Her room was large with a queen’s bed and none other furniture. Carpenters worked on fixing the doors and only the rich could spend at a time like this. Best part of the house was a wooden deck outside a wood-frame wall with beach lilies planted around. A large clay pot filled with rain water to wash sand from the feet. This open deck was built from timber removed from the causeway that linked Gan and Feydu. Since the British left after the war without leaving a single wheeled vehicle, the bridge lay idle. Folks removed planks to build houses.
It was hectic on the island as relocation took place. They were building homes rather than houses to find shelter. Abreast the sandy roads, those huts stood hidden behind trees. Mala cycled up a narrow Fansvis Lane to climb Ashvis Road.
Another ease was a women’s wash behind the thickets on the shore. Mariam Mala had company of Muskan to go bathing in the water though murky with seaweeds in the vast lagoon. House reef lay hundreds of feet away. Few tiny bushy islands lay in the lagoon and sandbars appeared everywhere. Fishing boats floated beyond the waves.
Adduan prepared delicious dishes and among the finest cuisine.
One night she lay in bed with a piece of sheet on her body, mosquitoes biting heavily. A shadow moved behind the window. A chap approached her bed. Dropped his pants and fell on top of her, “Nuzhan!” He began to kiss her. Mala stayed calm. He removed the blanket and dug in. Then he felt different. “Nuzu!”

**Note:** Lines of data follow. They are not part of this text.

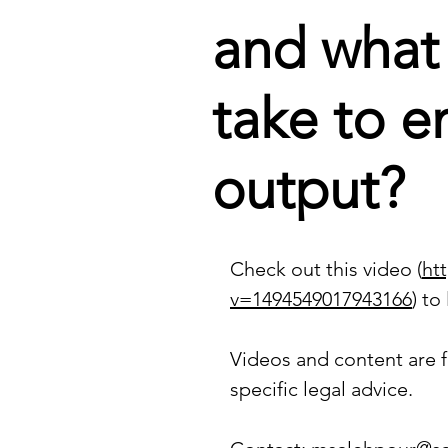
and what
take to e
output?
Check out this video (
ht
v=1494549017943166
)
 to
Videos and content are f
specific legal advice.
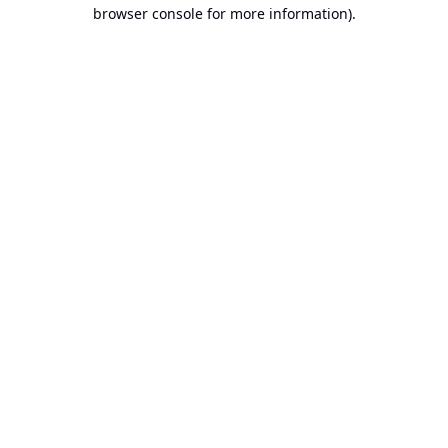
browser console for more information).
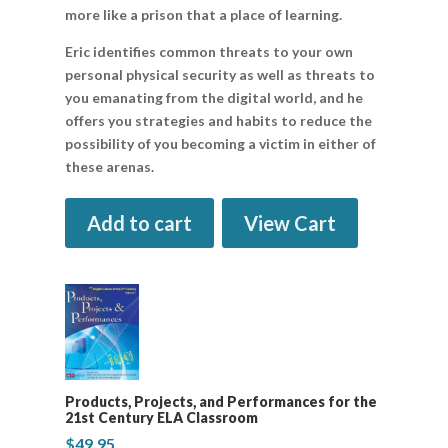
more like a prison that a place of learning.
Eric identifies common threats to your own
personal physical security as well as threats to
you emanating from the digital world, and he
offers you strategies and habits to reduce the
possibility of you becoming a victim in either of
these arenas.
Add to cart
View Cart
Products, Projects, and Performances for the
21st Century ELA Classroom
$
49.95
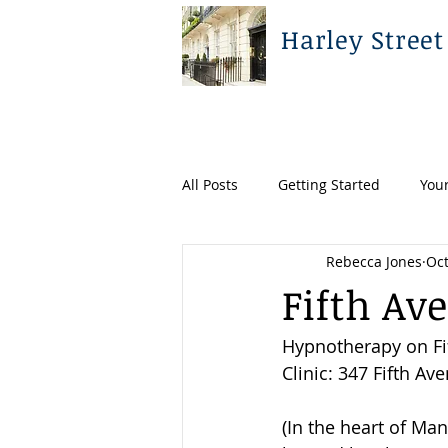
Harley Street
All Posts
Getting Started
You
Rebecca Jones
Oct
Fifth Av
Hypnotherapy on Fi
Clinic: 347 Fifth Av
(In the heart of Man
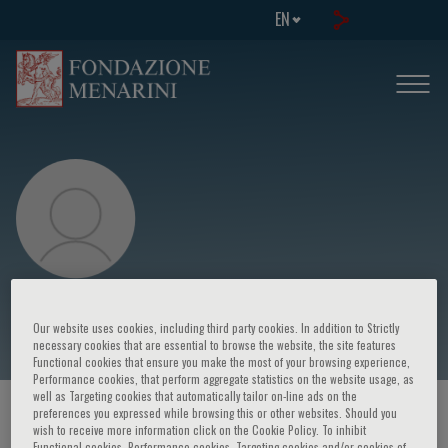
EN
Giovanni Biggio
Our website uses cookies, including third party cookies. In addition to Strictly
necessary cookies that are essential to browse the website, the site features
Functional cookies that ensure you make the most of your browsing experience,
Performance cookies, that perform aggregate statistics on the website usage, as
well as Targeting cookies that automatically tailor on-line ads on the
preferences you expressed while browsing this or other websites. Should you
HOME PAGE
/
COURSES AND EVENTS
/
SPEAKER
wish to receive more information click on the Cookie Policy. To inhibit
Functional cookies, Performance cookies, Targeting cookies and/or cookies of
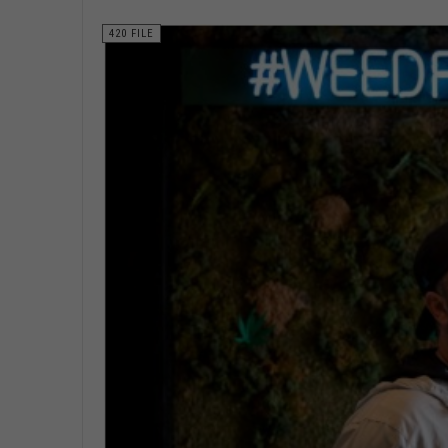
420 FILE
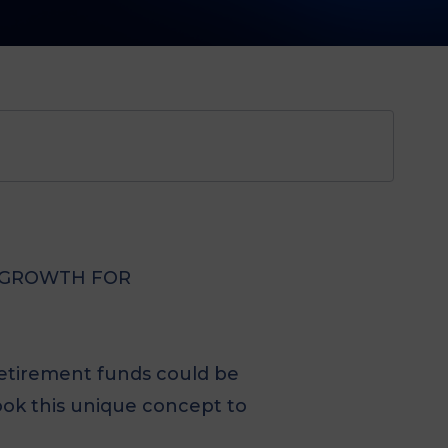
R GROWTH FOR
 retirement funds could be
ook this unique concept to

“Seen what you come looking for!” she muttered and the guy flung out of bed. Pulled his pants and disappeared into the night. No doors shut and none locked in the houses.
Mala entered the water with the topless brown girls – head shaved and brows inked to join with kohl. All the girls wrapped alike in black kandiki and silver girdle called fattar on the hips, gold on their necks and wrists.
She mentioned innocuously that a man entered her last night. They began to laugh.
Ruksan said, “That must be Ali Huzeir. He enters her regularly,” pointing to her sister.
Nuzhan emerged knee-deep in water, firm tits and pointed dark nipples, amused in her brownish tan. She was twenty-three, still single, with long hair and teeth filed.
“You’re sleeping in her room,” prattled Ruksan, “he’d not know. Nuz is now sharing with Muki.” A profane moniker they lovingly called Muskan.
“Muki come sleep with me,” proposed Mala, “and leave her for prey.”
Muskan was sixteen and a fifth-grader at Ashvis School. Mariam Mala was her teacher too. She began to sleep with her in the tubular spring bed with a weighty mattress – another British supplement.
To speak of Feydu women; they were disposed to a high level of exhilaration in pleasure seeking. Some could hardly sleep without intimacy – the brown girls of Feydu.
Seven years to date since former Prime Minister Cancer passed a nationwide ban to stop women from appearing topless and most of the native folk never heard of. Even if they did, they cared less. Prime Minister Cancer on a tour to the islands saw a woman with uneven breasts. It affected him.